Picture windows made up two walls, the view hidden away behind louvre blinds. It was dark in here, with a wooden floor, a couple of leather armchairs by the French doors, a settee and a coffee table opposite them in the gloom. And right in the middle, lit by a single standard lamp: a hospital bed – set up where its occupant would have an uninterrupted view out over the garden and the city beyond. A sweet earthy scent filled the room, presumably coming from the pair of jo
ss sticks on a low table, their twin ribbons of smoke coiling around each other like ghosts.
The bed was grey and huge, bracketed by banks of equipment and drip stands, all hooked up to the paper skeleton lying there.
Wee Hamish Mowat’s skin was milk-bottle pale, his veins making dark green-and-blue road maps under the surface. Beneath the liver spots and bruises. Wisps of grey clung to his scalp in demoralized clumps. Cheekbones like knives, his nose large and hooked – getting bigger as the rest of him shrank. Watery grey eyes blinked out above the plastic lip of an oxygen mask.
Had to admit that the doctor was right: Wee Hamish didn’t look up to visitors. He didn’t look up to anything at all.
Logan pulled on a smile and walked over, trainers squeaking on the wooden floor. ‘Hamish, you’re looking well.’
A trembling hand reached up and pulled the oxygen mask away. ‘Logan…’ Voice so thin and dry it was barely there. ‘You came.’
‘Of course I came.’ Logan stood at the foot of the bed.
A shape lumbered out of the gloom: a bear of a man; tall and broad, with a massive gut on him. His face was a landscape of scar tissue, knitted together by a patchy grey beard. Dark sunken eyes. A nose that was little more than a knot of squint cartilage. All done up in a sharp suit, tie, and shiny shoes.
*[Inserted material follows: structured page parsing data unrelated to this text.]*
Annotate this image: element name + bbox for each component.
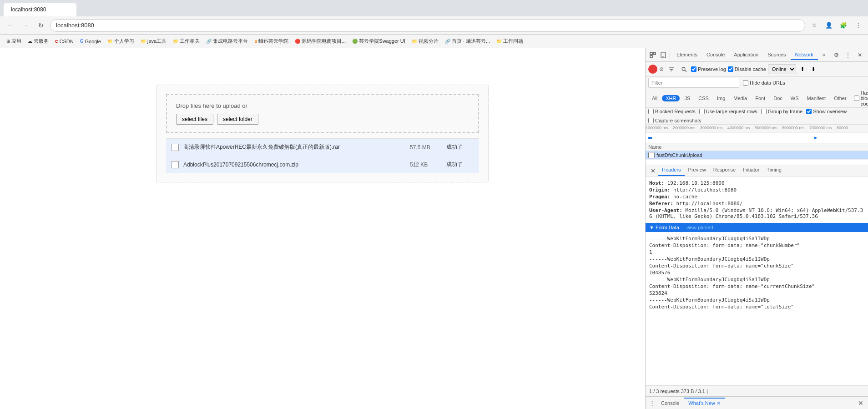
bookmark-java[interactable]: 📁 java工具 [138, 37, 169, 45]
bookmark-swagger[interactable]: 🟢 芸云学院Swagger UI [349, 37, 408, 45]
tab-more[interactable]: » [818, 50, 830, 60]
devtools-options-button[interactable]: ⋮ [647, 399, 656, 408]
bookmark-google[interactable]: G Google [77, 38, 104, 45]
bookmark-school[interactable]: S 蛐迅芸云学院 [252, 37, 291, 45]
forward-button[interactable]: → [19, 19, 32, 32]
capture-screenshots-checkbox[interactable] [648, 118, 654, 123]
blocked-requests-checkbox[interactable] [648, 109, 654, 114]
bookmark-cloud[interactable]: ☁ 云服务 [25, 37, 51, 45]
request-row-1[interactable]: fastDfsChunkUpload [646, 151, 868, 160]
upload-btn[interactable]: ⬆ [798, 65, 807, 74]
clear-button[interactable]: ⊘ [659, 66, 664, 72]
filter-all[interactable]: All [648, 95, 661, 101]
filter-img[interactable]: Img [713, 95, 729, 101]
filter-media[interactable]: Media [730, 95, 751, 101]
hide-data-urls-checkbox[interactable] [743, 80, 748, 86]
bottom-tab-console[interactable]: Console [656, 399, 684, 408]
filter-ws[interactable]: WS [787, 95, 802, 101]
tab-application[interactable]: Application [729, 50, 763, 60]
bookmark-home[interactable]: 🔗 首页 · 蛐迅芸云... [442, 37, 493, 45]
filter-manifest[interactable]: Manifest [803, 95, 830, 101]
file-checkbox-1[interactable] [172, 144, 179, 151]
devtools-inspect-button[interactable] [648, 50, 658, 61]
group-by-frame-checkbox[interactable] [761, 109, 767, 114]
back-button[interactable]: ← [4, 19, 16, 32]
tab-elements[interactable]: Elements [672, 50, 702, 60]
throttle-select[interactable]: Online [768, 64, 796, 74]
view-parsed-link[interactable]: view parsed [686, 225, 713, 230]
filter-font[interactable]: Font [752, 95, 769, 101]
detail-close-x[interactable]: ✕ [647, 165, 658, 176]
bookmark-star-icon[interactable]: ☆ [808, 19, 821, 32]
search-button[interactable] [678, 64, 689, 75]
capture-screenshots-label[interactable]: Capture screenshots [648, 118, 701, 123]
download-btn[interactable]: ⬇ [809, 65, 818, 74]
preserve-log-label[interactable]: Preserve log [691, 66, 726, 72]
select-folder-button[interactable]: select folder [217, 114, 258, 125]
ecommerce-icon: 🔴 [295, 39, 300, 44]
bottom-tab-whats-new[interactable]: What's New ✕ [684, 398, 725, 408]
tab-initiator[interactable]: Initiator [739, 165, 763, 176]
browser-tab[interactable]: localhost:8080 [4, 3, 76, 16]
bookmark-csdn[interactable]: C CSDN [52, 38, 76, 45]
timeline-bar-2 [814, 137, 817, 139]
hide-data-urls-label[interactable]: Hide data URLs [743, 80, 785, 86]
toolbar-separator [670, 51, 670, 59]
filter-input[interactable] [648, 78, 739, 88]
bookmark-circuit[interactable]: 🔗 集成电路云平台 [203, 37, 251, 45]
tab-sources[interactable]: Sources [763, 50, 790, 60]
blocked-cookies-checkbox[interactable] [854, 96, 859, 101]
request-list-header: Name [646, 143, 868, 151]
disable-cache-label[interactable]: Disable cache [728, 66, 766, 72]
page-area: Drop files here to upload or select file… [0, 48, 645, 409]
tab-timing[interactable]: Timing [763, 165, 785, 176]
file-checkbox-2[interactable] [172, 161, 179, 168]
apps-icon: ⊞ [6, 39, 10, 44]
disable-cache-checkbox[interactable] [728, 66, 733, 72]
devtools-close-button[interactable]: ✕ [854, 50, 865, 61]
filter-icon-button[interactable] [666, 64, 676, 75]
select-files-button[interactable]: select files [176, 114, 213, 125]
bookmark-apps[interactable]: ⊞ 应用 [4, 37, 24, 45]
tab-preview[interactable]: Preview [685, 165, 710, 176]
blocked-requests-label[interactable]: Blocked Requests [648, 109, 696, 114]
tab-response[interactable]: Response [710, 165, 740, 176]
tick-5: 5000000 ms [755, 126, 777, 130]
filter-css[interactable]: CSS [695, 95, 712, 101]
devtools-bottom-close[interactable]: ✕ [855, 399, 866, 408]
extension-icon[interactable]: 🧩 [837, 19, 850, 32]
filter-doc[interactable]: Doc [770, 95, 786, 101]
bookmark-study[interactable]: 📁 个人学习 [105, 37, 137, 45]
show-overview-checkbox[interactable] [806, 109, 812, 114]
headers-content: Host: 192.168.10.125:8000 Origin: http:/… [646, 177, 868, 223]
large-rows-label[interactable]: Use large request rows [699, 109, 757, 114]
record-button[interactable] [648, 65, 657, 74]
bookmark-google-label: Google [85, 39, 101, 44]
bookmark-work[interactable]: 📁 工作相关 [170, 37, 202, 45]
devtools-dots-button[interactable]: ⋮ [843, 50, 853, 61]
show-overview-label[interactable]: Show overview [806, 109, 847, 114]
preserve-log-checkbox[interactable] [691, 66, 696, 72]
reload-button[interactable]: ↻ [35, 19, 47, 32]
devtools-device-button[interactable] [659, 50, 668, 61]
blocked-cookies-label[interactable]: Has blocked cookies [854, 90, 868, 106]
form-data-section[interactable]: ▼ Form Data view parsed [646, 223, 868, 232]
request-checkbox-1[interactable] [648, 152, 655, 158]
url-bar[interactable]: localhost:8080 [50, 19, 805, 32]
bookmark-video[interactable]: 📁 视频分片 [409, 37, 441, 45]
bookmark-ecommerce[interactable]: 🔴 源码学院电商项目... [292, 37, 348, 45]
group-by-frame-text: Group by frame [768, 109, 802, 114]
tab-headers[interactable]: Headers [658, 165, 685, 176]
bookmark-workissue[interactable]: 📁 工作问题 [494, 37, 526, 45]
tab-network[interactable]: Network [791, 50, 818, 60]
filter-xhr[interactable]: XHR [662, 95, 680, 101]
account-icon[interactable]: 👤 [823, 19, 835, 32]
filter-js[interactable]: JS [681, 95, 694, 101]
devtools-settings-button[interactable]: ⚙ [831, 50, 842, 61]
filter-other[interactable]: Other [830, 95, 850, 101]
drop-zone[interactable]: Drop files here to upload or select file… [166, 94, 479, 133]
menu-icon[interactable]: ⋮ [852, 19, 864, 32]
group-by-frame-label[interactable]: Group by frame [761, 109, 802, 114]
large-rows-checkbox[interactable] [699, 109, 705, 114]
tab-console[interactable]: Console [702, 50, 729, 60]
When he smiled, it was like small children screaming. ‘Well, well, well.’ The words were thick and flat, dampened by that broken nose. ‘If it isn’t Sergeant McRae.’
Logan didn’t move. ‘Reuben.’
A bone-pale hand trembled into the air above the sheets. ‘Boys…’
Reuben turned to Wee Hamish and his smile softened. ‘Don’t worry, Mr Mowat, the sergeant and me have come to an accord, like. Haven’t we, Sergeant?’
The machines beeped and hissed and pinged.
Then Logan nodded. ‘Yes.’
‘Good.’ Wee Hamish took a hit on the oxygen, closing his eyes as he breathed. Then sank deeper into his pillows. ‘John … can you get … Logan a seat?… And … bring the Glenfiddich. … Three glasses.’ More oxygen.
‘Yes, Mr Mowat.’ Urquhart hurried off to the corner and came back with a wooden chair. He placed it beside the bed, level with Wee Hamish’s elbow.
Logan sat. Scraped the chair around by thirty degrees to keep Reuben in sight. ‘How are you feeling, Hamish?’